TASK OBJECTIVE:
For each line of the data below, test for "điểm". Report only the number of lines that pass.

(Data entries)
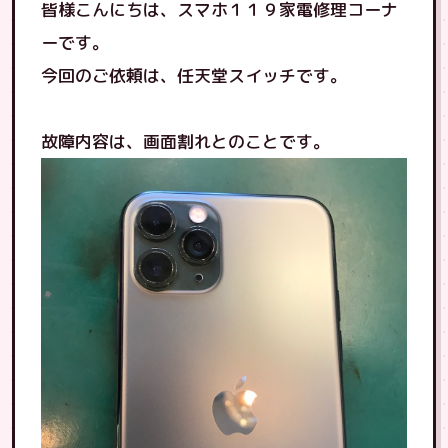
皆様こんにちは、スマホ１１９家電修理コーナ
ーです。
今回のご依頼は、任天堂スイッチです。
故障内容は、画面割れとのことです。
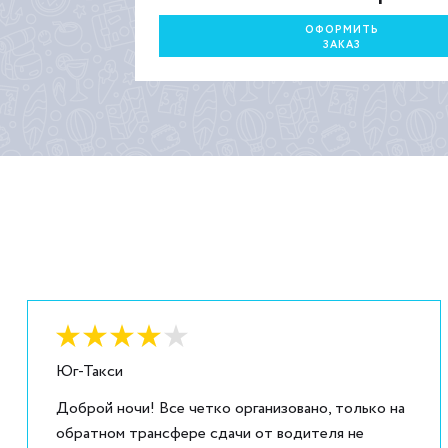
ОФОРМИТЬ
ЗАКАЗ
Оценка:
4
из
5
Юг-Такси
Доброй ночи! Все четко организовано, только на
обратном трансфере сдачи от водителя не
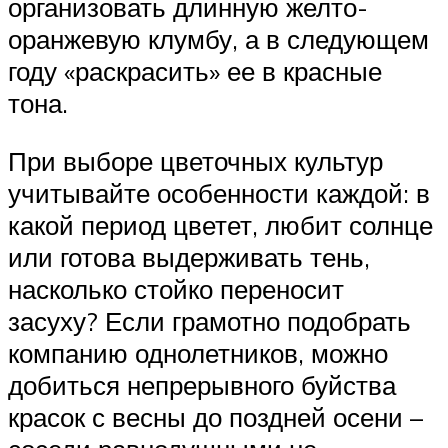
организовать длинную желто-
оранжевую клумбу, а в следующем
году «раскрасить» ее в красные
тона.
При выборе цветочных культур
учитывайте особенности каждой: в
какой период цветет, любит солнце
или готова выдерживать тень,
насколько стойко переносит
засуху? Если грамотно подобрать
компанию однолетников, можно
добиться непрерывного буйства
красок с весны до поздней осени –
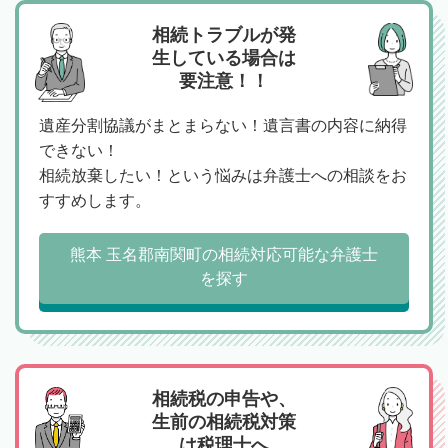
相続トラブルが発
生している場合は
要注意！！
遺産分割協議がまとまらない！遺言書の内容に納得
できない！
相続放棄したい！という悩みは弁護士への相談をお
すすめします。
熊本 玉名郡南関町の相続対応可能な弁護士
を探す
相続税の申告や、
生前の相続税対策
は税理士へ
==
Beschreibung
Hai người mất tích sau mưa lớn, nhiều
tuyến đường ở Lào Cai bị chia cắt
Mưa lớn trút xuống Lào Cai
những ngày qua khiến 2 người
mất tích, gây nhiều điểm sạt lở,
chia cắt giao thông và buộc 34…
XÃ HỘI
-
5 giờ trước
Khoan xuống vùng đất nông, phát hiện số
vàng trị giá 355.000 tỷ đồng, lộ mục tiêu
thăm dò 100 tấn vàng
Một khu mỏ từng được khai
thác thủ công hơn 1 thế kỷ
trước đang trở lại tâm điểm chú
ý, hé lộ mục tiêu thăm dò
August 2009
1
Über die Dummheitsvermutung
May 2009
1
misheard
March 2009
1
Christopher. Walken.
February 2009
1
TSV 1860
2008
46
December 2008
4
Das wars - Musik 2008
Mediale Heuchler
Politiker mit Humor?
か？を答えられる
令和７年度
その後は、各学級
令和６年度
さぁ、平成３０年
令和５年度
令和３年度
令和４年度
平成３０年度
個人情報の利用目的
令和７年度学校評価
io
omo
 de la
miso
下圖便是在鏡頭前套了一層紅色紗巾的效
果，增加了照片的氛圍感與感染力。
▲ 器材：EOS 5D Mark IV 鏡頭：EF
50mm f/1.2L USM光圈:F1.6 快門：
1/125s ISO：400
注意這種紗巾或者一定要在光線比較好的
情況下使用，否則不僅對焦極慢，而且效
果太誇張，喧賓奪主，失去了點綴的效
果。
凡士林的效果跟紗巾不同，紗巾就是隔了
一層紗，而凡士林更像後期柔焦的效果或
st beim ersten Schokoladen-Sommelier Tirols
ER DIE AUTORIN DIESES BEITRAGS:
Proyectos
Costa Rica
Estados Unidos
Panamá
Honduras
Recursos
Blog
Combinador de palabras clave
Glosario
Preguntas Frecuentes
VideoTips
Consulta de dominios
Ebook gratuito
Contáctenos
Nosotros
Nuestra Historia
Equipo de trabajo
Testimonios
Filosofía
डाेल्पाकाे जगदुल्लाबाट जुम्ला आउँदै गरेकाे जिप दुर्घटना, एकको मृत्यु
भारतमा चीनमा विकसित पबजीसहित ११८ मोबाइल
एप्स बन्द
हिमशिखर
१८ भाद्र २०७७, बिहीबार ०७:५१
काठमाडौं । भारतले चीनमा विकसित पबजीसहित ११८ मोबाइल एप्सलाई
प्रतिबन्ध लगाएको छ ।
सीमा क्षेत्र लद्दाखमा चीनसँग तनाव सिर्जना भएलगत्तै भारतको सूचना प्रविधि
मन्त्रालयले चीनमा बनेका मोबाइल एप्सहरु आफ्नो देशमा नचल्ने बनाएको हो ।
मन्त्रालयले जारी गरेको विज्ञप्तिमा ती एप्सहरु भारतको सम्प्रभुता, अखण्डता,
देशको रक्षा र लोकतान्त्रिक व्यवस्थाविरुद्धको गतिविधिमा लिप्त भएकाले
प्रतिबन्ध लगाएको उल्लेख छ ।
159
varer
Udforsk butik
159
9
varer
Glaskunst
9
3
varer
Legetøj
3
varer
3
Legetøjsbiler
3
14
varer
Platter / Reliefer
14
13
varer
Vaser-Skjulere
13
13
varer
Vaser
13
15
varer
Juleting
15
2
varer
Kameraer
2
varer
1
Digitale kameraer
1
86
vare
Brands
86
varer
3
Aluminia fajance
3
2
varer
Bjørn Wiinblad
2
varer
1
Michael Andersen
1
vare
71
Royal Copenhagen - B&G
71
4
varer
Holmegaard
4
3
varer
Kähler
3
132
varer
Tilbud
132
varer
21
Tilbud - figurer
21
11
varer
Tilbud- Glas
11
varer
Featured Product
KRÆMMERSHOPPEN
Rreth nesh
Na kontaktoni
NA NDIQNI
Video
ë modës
==
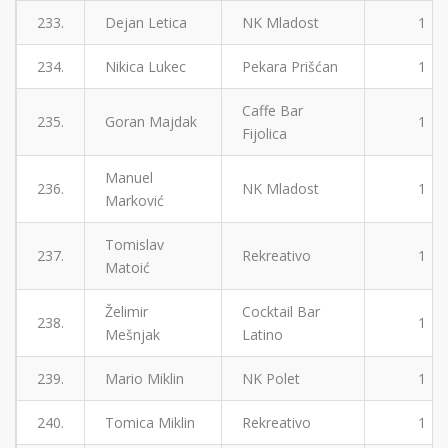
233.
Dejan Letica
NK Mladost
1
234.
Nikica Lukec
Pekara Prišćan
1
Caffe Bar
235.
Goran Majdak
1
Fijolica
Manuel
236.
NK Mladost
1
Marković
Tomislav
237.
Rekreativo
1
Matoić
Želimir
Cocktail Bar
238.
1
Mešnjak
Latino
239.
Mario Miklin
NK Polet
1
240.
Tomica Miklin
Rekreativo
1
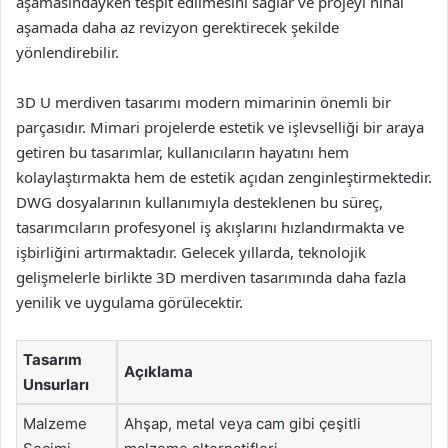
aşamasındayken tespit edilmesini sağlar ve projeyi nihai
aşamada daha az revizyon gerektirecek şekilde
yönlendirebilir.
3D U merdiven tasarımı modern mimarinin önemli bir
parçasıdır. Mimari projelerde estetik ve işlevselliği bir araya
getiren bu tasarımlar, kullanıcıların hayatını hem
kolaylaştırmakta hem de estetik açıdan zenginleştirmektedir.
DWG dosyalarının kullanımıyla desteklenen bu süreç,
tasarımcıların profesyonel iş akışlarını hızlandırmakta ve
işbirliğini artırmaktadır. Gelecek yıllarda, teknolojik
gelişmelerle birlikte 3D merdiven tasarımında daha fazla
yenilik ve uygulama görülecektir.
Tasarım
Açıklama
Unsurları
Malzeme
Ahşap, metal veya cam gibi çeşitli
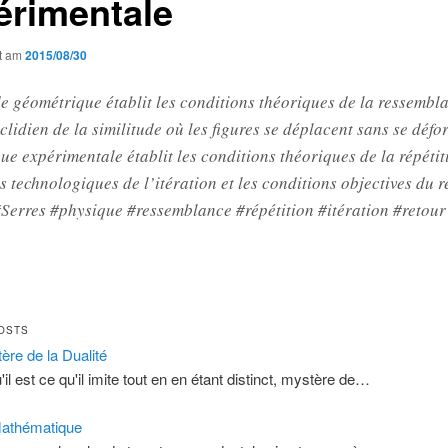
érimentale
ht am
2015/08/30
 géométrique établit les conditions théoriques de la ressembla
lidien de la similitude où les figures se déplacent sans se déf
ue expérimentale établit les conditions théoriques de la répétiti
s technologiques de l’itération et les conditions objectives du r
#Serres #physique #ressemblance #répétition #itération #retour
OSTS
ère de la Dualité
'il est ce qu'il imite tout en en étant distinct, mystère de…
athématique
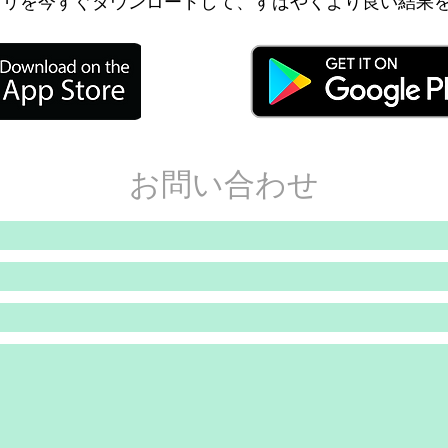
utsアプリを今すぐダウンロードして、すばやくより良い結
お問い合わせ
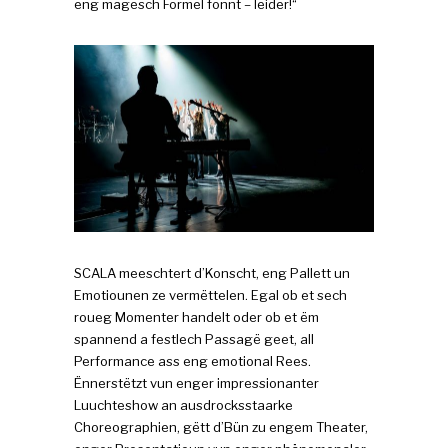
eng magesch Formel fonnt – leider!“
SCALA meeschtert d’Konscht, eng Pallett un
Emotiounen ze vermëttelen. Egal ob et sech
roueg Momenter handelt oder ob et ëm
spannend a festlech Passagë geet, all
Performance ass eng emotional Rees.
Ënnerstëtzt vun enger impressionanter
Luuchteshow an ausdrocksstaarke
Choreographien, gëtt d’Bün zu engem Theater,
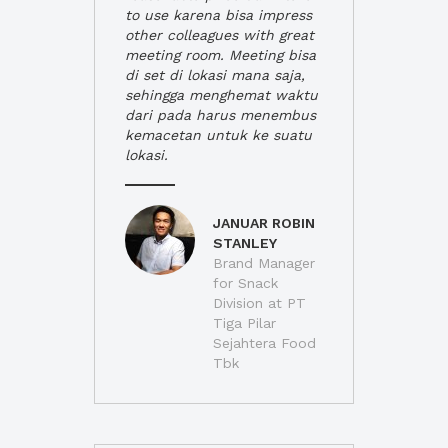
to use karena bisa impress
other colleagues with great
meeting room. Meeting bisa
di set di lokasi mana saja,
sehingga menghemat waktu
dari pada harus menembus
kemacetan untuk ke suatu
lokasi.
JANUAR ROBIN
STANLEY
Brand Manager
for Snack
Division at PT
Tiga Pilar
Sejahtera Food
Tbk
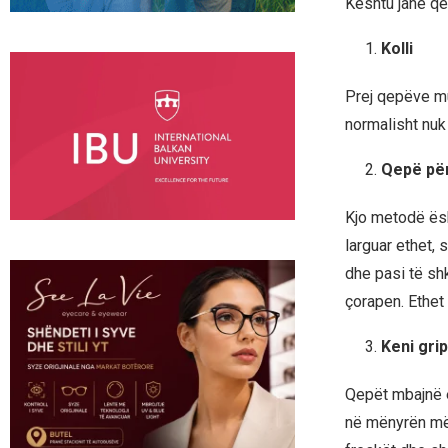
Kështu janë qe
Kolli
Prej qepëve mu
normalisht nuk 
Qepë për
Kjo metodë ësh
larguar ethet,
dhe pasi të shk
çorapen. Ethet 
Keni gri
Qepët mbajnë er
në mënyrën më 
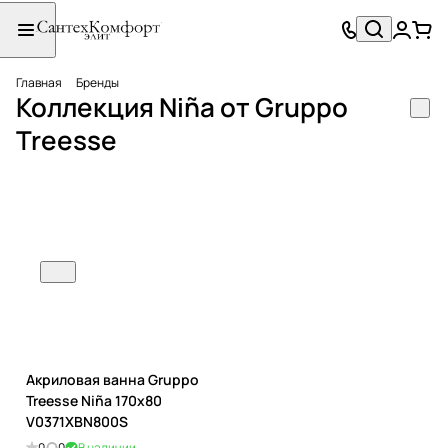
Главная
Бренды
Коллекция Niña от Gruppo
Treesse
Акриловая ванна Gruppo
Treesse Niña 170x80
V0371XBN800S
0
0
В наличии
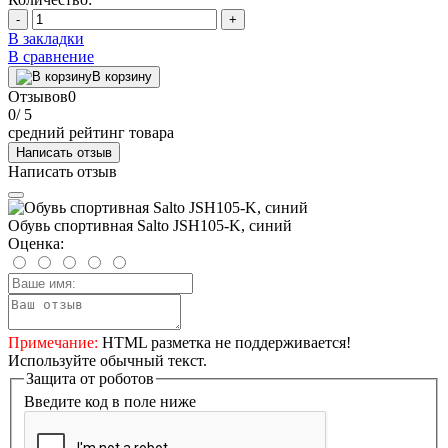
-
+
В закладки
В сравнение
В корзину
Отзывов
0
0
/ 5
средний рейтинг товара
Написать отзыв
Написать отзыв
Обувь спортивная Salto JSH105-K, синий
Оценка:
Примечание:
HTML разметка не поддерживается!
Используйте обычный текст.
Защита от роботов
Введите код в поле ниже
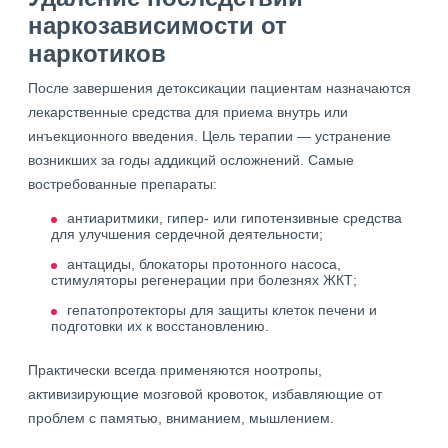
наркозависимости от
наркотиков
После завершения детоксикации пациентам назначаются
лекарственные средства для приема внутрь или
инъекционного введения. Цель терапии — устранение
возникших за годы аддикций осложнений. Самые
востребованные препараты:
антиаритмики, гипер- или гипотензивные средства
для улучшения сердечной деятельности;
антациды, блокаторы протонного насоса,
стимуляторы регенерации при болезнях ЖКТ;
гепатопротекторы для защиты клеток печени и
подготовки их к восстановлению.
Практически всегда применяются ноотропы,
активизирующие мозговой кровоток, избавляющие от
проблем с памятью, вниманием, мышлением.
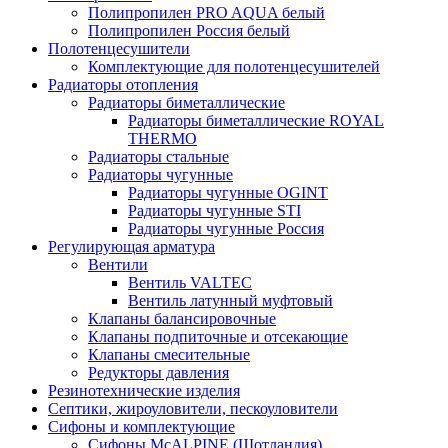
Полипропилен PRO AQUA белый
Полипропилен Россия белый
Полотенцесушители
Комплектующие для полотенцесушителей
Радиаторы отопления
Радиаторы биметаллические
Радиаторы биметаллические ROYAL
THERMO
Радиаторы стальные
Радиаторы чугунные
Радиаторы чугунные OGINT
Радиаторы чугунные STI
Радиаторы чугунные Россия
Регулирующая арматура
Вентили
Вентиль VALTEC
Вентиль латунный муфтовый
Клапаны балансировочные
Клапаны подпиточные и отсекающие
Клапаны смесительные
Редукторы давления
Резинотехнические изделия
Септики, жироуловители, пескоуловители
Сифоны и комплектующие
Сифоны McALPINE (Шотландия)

ANSWER SECTION:
2